A string in double quotes is a concise way of saying “Print this now!” A double-quoted string isn’t a value. You can’t assign it to a variable or otherwise manipulate it. Whenever the current execution point reaches a double-quoted string, TADS simply prints out the string, and moves on to the next line of code.

    "This string prints itself out as soon as it's executed. You can't
    assign it to a variable - it has no value to manipulate.";

Triple quotes

Single quotes, double quotes… and now triple quotes?

Don’t worry: this isn’t a third type of string. It’s just another way of writing the first two kinds.

A triple-quoted string is a string surrounded by three copies of its quote mark on each side - three quote marks at the beginning, and three more at the end. You might wonder why you’d want to use three quotes when one would do. What you gain is the ability to use the quote mark character freely as literal text within the string, without worrying about “escaping” it with a backslash. The compiler knows that the string doesn’t end until it sees the closing triplet, so you can safely use the quote mark individually (or even in pairs) within the string without creating any confusion.

A few other C-like languages have adopted similar triple-quote schemes, since it’s more convenient and nicer looking for strings that contain quote marks as part of their literal text. This is a particularly common occurrence in an interactive fiction language like TADS, where many strings contain passages of story text.

Here’s a simple example:

    desc = """The sign reads "Beware of Backslash!""""

This example is actually a little less simple than it looks. It happens to illustrates a subtle (and nice) feature of triple quotes. Note how the string ends with four quote marks. Triple-quoted strings that end with N>3 consecutive quote marks treat the first N-3 quotes as part of the string, and the last three as the delimiter. So when printed, this message looks just as you’d want it to:

    The sign reads "Beware of Backslash!"

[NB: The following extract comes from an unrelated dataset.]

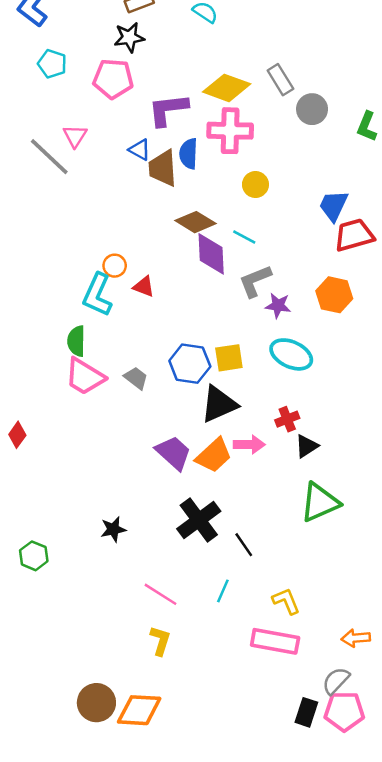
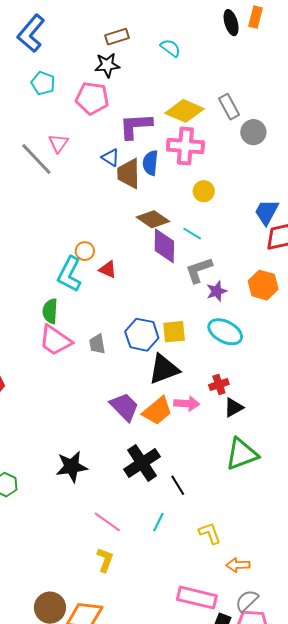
purple star: (278, 306) -> (217, 291), turned -30
gray trapezoid: (136, 378) -> (97, 344), turned -140
black star: (113, 529) -> (72, 467), size x1.5
orange arrow: (356, 638) -> (238, 565), moved
pink rectangle: (275, 641) -> (197, 598), moved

Here’s how you write a string that displays 10 quote marks in a row:

    """""""""""""""";

That’s three for the opening delimiter, three for the ending delimiter, and ten quotes for display. It’s a little strange looking, but it’s a heck of a lot better than "\"\"\"\"\"\"\"\"\"\"", which looks more like an attempt at an ASCII graphic.

You can use triple-quoting with single- and double-quoted strings, and in both cases the type of quote character determines the type of string it is, just as with ordinary once-quoted strings:

   local s = '''This is a 'string value', since it's in single quotes.''';
   """This string is printed out "immediately", since it's in double quotes.""";

There’s one other special feature to be aware of. Most people will probably never encounter this, because it gets into something that doesn’t tend to come up naturally in story text. But this is a programming language, after all, so we have to consider the weird cases, too. The question is what happens if you want to write, say, five quotes in a row as literal text within a triple-quoted string? We’ve already seen how to write a bunch of quotes at the end of the string: write the quotes and then just add three more as the ending delimiter. But what about in the middle of the string?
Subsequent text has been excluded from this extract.